Everybody needs to chill a little. Debates are freaking awesome until somebody spoils it by getting too mad and running off like a ninny-baby. :P

On some points I agree with Cash.

Cash68 wrote:Get a minivan. They are designed to carry PEOPLE and gear safely and efficiently. But of course, you laugh at this. Why is your manhood threatened by vehicle choice?


Hey, I'd be glad to get a minivan, if I needed one. Just like the trucks, if you don't need one, it's really a waste of money. Maybe when I have four kids I'll consider buying one.
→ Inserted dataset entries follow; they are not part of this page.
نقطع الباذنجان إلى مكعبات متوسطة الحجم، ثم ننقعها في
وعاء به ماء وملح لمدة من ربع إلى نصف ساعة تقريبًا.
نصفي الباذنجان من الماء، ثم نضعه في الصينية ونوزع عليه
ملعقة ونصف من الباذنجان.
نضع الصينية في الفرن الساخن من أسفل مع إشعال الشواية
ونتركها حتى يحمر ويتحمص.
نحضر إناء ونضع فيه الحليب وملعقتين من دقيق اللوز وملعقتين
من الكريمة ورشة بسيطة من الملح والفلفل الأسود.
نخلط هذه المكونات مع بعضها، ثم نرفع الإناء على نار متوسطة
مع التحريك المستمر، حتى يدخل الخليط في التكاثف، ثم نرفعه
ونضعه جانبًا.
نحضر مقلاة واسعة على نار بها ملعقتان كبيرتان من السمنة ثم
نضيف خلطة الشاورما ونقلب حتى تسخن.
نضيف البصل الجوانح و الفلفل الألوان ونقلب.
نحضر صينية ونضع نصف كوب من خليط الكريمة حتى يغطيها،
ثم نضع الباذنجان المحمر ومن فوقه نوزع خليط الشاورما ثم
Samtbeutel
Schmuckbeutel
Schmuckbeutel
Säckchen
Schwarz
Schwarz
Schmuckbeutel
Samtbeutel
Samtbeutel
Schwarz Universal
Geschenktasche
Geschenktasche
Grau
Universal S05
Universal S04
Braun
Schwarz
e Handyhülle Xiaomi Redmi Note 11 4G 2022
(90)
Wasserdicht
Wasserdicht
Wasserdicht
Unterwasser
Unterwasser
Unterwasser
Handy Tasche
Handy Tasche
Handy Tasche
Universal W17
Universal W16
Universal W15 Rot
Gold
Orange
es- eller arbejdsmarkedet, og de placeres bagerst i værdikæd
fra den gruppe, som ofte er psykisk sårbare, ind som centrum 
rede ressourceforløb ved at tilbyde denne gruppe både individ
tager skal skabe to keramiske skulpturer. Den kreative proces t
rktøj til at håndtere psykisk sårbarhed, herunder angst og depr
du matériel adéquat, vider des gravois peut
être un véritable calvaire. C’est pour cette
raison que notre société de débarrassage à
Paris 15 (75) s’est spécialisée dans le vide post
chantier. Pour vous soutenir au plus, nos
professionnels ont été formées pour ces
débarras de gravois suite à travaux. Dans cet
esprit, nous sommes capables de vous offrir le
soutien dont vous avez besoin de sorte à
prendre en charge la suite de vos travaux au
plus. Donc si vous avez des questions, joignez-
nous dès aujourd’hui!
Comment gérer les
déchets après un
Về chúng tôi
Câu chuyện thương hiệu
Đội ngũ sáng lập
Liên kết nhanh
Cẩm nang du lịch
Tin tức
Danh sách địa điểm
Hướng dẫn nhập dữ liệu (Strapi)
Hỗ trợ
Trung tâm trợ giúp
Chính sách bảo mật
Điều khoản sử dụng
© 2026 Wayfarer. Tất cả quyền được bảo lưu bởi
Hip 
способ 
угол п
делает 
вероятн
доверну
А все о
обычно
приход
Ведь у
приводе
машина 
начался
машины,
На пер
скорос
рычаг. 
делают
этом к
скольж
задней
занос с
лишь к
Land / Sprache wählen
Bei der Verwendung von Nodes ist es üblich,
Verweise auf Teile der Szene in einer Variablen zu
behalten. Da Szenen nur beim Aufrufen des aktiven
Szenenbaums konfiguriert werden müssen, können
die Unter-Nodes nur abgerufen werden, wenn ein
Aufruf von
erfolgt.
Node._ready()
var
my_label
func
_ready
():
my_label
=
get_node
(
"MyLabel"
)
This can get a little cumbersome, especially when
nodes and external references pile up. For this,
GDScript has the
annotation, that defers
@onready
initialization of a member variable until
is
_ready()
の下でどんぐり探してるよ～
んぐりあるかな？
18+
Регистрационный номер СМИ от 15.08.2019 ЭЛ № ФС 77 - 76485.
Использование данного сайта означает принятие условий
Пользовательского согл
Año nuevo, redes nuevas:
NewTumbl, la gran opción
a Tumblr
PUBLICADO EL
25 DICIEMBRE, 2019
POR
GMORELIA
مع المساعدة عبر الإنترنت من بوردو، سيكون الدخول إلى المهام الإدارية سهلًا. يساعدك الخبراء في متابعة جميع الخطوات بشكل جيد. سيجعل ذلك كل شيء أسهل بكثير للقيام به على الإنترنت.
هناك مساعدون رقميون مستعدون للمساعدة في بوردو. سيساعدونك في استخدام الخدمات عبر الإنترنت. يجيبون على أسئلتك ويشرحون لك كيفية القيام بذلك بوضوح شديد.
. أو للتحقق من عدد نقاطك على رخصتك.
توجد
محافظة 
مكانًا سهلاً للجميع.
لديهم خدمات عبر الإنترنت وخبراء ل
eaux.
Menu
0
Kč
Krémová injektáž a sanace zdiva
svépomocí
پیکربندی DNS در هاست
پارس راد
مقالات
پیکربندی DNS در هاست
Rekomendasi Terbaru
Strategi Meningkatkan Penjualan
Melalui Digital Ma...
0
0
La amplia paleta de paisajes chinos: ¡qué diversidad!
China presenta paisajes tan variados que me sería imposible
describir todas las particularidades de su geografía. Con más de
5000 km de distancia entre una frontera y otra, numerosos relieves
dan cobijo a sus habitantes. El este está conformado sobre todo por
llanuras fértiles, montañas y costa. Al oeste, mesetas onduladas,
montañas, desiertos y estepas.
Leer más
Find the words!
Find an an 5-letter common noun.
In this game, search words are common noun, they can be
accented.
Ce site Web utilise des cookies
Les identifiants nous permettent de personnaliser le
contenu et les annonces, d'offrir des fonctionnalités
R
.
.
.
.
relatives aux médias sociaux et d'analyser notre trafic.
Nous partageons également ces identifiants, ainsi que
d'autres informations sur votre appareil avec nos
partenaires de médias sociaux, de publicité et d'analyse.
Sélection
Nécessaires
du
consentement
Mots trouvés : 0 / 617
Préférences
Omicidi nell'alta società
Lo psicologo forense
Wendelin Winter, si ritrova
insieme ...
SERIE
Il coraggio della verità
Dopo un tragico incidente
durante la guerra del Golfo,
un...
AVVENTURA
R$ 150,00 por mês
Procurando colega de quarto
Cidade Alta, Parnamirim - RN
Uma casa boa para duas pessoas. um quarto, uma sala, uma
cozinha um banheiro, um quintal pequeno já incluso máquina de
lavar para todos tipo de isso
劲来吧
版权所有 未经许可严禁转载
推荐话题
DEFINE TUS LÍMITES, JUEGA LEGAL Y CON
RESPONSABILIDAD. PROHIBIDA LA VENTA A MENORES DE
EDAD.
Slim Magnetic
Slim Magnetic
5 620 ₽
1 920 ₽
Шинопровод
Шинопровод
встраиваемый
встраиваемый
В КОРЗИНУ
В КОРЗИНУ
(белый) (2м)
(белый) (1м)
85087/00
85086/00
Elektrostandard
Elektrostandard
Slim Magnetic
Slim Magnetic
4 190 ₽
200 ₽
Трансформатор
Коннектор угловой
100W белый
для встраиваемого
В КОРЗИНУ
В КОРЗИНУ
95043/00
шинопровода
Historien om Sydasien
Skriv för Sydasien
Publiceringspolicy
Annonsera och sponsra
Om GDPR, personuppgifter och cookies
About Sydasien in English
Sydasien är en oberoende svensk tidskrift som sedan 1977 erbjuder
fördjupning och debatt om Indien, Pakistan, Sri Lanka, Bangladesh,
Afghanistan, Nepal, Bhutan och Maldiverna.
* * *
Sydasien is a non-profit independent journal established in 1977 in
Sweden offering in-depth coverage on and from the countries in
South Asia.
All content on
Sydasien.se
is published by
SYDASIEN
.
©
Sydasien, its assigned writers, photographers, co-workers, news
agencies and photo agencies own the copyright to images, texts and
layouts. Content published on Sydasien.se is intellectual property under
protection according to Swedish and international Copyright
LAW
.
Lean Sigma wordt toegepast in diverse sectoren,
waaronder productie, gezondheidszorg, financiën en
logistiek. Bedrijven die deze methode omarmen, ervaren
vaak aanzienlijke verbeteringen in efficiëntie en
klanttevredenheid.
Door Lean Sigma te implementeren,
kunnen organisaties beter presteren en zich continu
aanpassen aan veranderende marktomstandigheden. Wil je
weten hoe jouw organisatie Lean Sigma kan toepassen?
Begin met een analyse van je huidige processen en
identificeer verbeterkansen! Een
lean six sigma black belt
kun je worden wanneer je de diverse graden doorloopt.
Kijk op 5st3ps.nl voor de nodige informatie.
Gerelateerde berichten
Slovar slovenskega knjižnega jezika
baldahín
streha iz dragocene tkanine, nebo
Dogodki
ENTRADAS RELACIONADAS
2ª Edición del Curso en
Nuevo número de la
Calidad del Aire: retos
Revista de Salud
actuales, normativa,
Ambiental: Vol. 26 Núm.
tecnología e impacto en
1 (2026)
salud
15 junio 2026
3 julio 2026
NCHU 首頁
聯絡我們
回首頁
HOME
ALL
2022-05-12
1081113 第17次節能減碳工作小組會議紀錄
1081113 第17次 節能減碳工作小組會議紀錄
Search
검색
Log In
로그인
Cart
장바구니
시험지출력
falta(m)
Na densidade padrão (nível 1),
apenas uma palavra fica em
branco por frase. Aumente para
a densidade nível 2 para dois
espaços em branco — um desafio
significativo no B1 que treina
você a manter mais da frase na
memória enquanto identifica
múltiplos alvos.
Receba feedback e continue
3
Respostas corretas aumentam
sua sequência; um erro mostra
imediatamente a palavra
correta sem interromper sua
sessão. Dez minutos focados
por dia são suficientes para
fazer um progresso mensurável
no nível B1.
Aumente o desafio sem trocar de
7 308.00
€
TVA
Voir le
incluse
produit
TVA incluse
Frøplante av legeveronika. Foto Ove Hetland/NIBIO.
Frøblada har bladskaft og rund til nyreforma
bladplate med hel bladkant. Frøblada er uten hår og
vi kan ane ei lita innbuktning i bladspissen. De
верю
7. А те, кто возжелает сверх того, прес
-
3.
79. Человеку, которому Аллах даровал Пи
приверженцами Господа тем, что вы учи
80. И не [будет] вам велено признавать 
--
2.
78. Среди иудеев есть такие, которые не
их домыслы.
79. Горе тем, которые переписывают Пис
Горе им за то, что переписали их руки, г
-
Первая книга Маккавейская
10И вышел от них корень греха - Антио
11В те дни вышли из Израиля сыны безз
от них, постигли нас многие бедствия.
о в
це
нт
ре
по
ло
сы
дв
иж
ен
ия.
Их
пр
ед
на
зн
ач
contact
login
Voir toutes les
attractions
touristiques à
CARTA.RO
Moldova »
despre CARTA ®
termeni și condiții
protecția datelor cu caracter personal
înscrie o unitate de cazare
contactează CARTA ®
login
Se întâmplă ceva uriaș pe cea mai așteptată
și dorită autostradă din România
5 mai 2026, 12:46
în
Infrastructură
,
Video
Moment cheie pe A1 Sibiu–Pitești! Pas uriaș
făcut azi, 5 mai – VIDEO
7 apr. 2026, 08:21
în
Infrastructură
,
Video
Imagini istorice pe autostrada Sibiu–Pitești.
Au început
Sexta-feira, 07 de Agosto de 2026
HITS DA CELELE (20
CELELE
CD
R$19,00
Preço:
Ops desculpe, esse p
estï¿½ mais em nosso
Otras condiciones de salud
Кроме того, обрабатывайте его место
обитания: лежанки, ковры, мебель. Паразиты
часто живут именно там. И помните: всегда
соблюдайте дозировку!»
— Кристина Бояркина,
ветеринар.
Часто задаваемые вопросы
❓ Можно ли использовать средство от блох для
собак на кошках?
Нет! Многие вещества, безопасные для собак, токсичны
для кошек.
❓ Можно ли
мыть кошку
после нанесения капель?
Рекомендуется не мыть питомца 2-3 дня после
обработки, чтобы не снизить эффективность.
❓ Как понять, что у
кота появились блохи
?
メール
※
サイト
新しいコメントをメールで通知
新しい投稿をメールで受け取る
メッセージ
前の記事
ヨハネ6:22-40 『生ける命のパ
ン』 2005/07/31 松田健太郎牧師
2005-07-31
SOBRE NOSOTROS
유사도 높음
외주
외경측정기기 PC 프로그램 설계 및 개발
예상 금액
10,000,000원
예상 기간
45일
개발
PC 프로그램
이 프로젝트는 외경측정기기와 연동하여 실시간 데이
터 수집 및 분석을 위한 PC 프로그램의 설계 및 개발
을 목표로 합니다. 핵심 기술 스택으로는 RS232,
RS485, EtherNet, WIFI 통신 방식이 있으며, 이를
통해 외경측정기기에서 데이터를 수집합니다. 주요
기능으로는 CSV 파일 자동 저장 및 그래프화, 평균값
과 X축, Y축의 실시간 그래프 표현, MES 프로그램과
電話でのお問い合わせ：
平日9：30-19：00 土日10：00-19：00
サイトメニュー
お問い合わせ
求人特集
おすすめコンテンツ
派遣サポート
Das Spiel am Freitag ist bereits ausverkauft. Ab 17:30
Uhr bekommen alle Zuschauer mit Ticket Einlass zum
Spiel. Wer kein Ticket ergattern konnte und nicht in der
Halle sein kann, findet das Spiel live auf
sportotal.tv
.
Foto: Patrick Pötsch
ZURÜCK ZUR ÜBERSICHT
Cash68 wrote:They go from being stupid and not understanding something to straight up violence, without ever attempting to realize that maybe they're wrong. I was talking to this one guy one time about why he shouldn't just 'drive' in the passing lane, and how that lane is for passing, and that when you aren't passing, you should move to the right, so other people can pass you, and he would simply not agree with me. When I asked him what he did when he was 'driving' in the passing lane and came up to a car going 10 under the speed limit, he said he'd get pissed off and flash his brights and stuff. Then I explained that by staying in the passing lane, he IS that person, and then he just started getting pissed off, starting calling me gay, when I asked him why he couldn't just admit that maybe he was wrong, he wanted to fight. Whatever.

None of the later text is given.